*** Dataset Section Begins ***

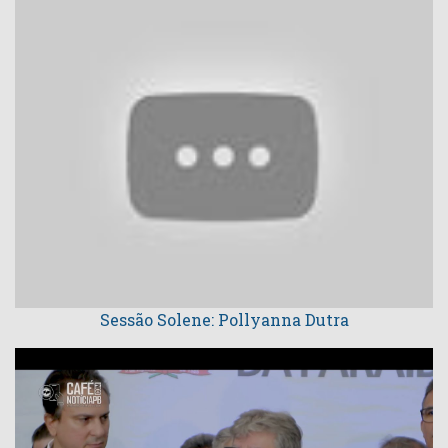
Sessão Solene: Pollyanna Dutra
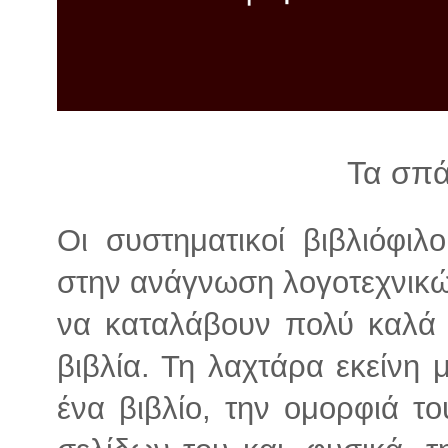
λ
λ
α
γ
ή
Τα σπά
Οι συστηματικοί βιβλιόφιλο
στην ανάγνωση λογοτεχνικώ
να καταλάβουν πολύ καλά 
βιβλία. Τη λαχτάρα εκείνη 
ένα βιβλίο, την ομορφιά τ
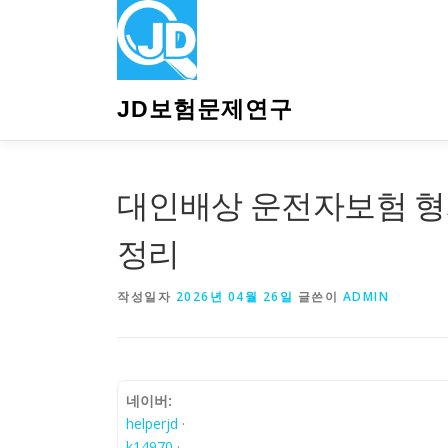
내
용
으
로
바
JD보험문제연구
로
가
기
대인배상 운전자보험 형
정리
작성일자
2026년 04월 26일
글쓴이
ADMIN
네이버:
helperjd
·
k14970
·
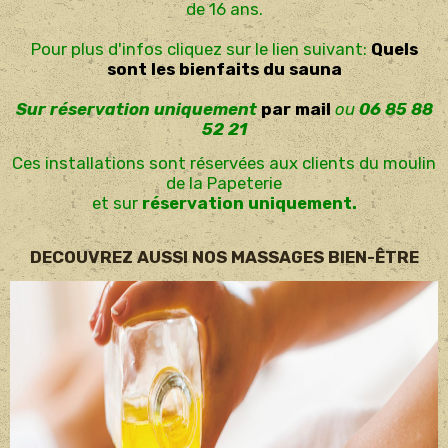
de 16 ans.
Pour plus d'infos cliquez sur le lien suivant:
Quels
sont les bienfaits du sauna
Sur réservation uniquement
par mail
ou
06 85 88
52 21
Ces installations sont réservées aux clients du moulin
de la Papeterie
et sur
réservation uniquement.
DECOUVREZ AUSSI NOS MASSAGES BIEN-ÊTRE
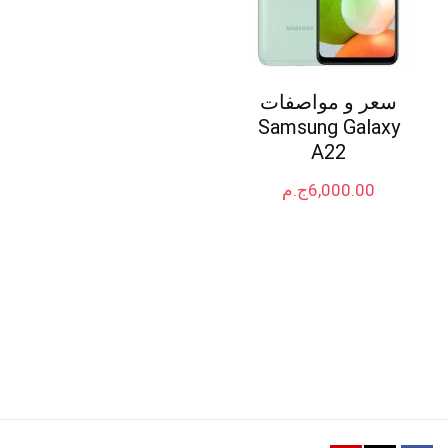
سعر و مواصفات
Samsung Galaxy
A22
6,000.00
ج.م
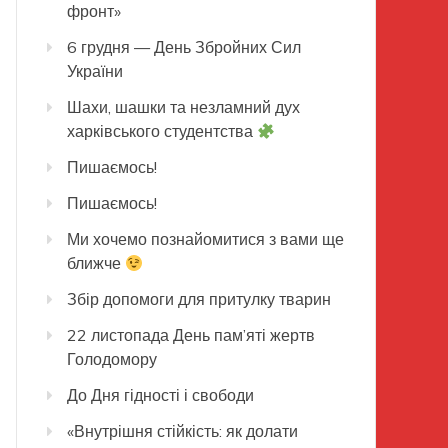
фронт»
6 грудня — День Збройних Сил
України
Шахи, шашки та незламний дух
харківського студентства
Пишаємось!
Пишаємось!
Ми хочемо познайомитися з вами ще
ближче
Збір допомоги для притулку тварин
22 листопада День пам’яті жертв
Голодомору
До Дня гідності і свободи
«Внутрішня стійкість: як долати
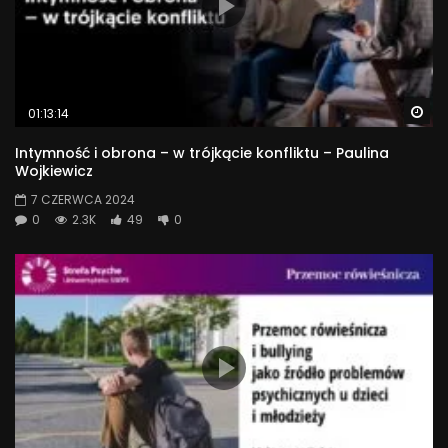
Wa
01:13:14
Intymność i obrona – w trójkącie konfliktu – Paulina
Wojkiewicz
7 CZERWCA 2024
0
2.3K
49
0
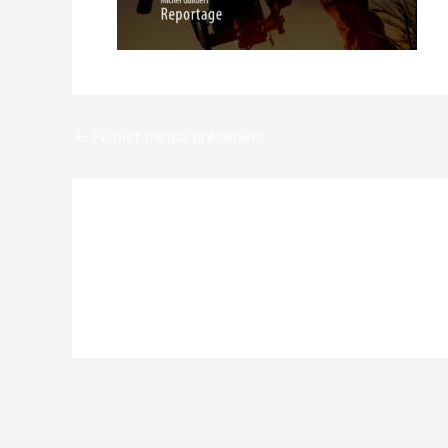
←
Fichier média précédent
Laisser un commentaire
Vous devez
vous connecter
pour publier un c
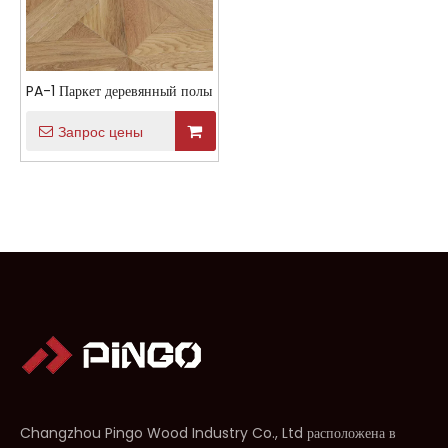
PA-1 Паркет деревянный полы
Запрос цены
Changzhou Pingo Wood Industry Co., Ltd расположена в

*** Dataset Section Ends ***

◆ **Work instructions**
Give the data above again, exactly and completely. No pictures go in.

◆ **Written solution**
Sessão Solene: Pollyanna Dutra
λ
λ
α
γ
ή
Τα σπά
Οι συστηματικοί βιβλιόφιλο
στην ανάγνωση λογοτεχνικώ
να καταλάβουν πολύ καλά 
βιβλία. Τη λαχτάρα εκείνη 
ένα βιβλίο, την ομορφιά τ
내
용
으
로
바
JD보험문제연구
로
가
기
대인배상 운전자보험 형
정리
작성일자
2026년 04월 26일
글쓴이
ADMIN
네이버:
helperjd
·
k14970
·
de 16 ans.
Pour plus d'infos cliquez sur le lien suivant:
Quels
sont les bienfaits du sauna
Sur réservation uniquement
par mail
ou
06 85 88
52 21
Ces installations sont réservées aux clients du moulin
de la Papeterie
et sur
réservation uniquement.
DECOUVREZ AUSSI NOS MASSAGES BIEN-ÊTRE
سعر و مواصفات
Samsung Galaxy
A22
6,000.00
ج.م
фронт»
6 грудня — День Збройних Сил
України
Шахи, шашки та незламний дух
харківського студентства
Пишаємось!
Пишаємось!
Ми хочемо познайомитися з вами ще
ближче
Збір допомоги для притулку тварин
22 листопада День пам’яті жертв
Голодомору
До Дня гідності і свободи
«Внутрішня стійкість: як долати
Wa
01:13:14
Intymność i obrona – w trójkącie konfliktu – Paulina
Wojkiewicz
7 CZERWCA 2024
0
2.3K
49
0
←
Fichier média précédent
Laisser un commentaire
Vous devez
vous connecter
pour publier un c
PA-1 Паркет деревянный полы
Запрос цены
Changzhou Pingo Wood Industry Co., Ltd расположена в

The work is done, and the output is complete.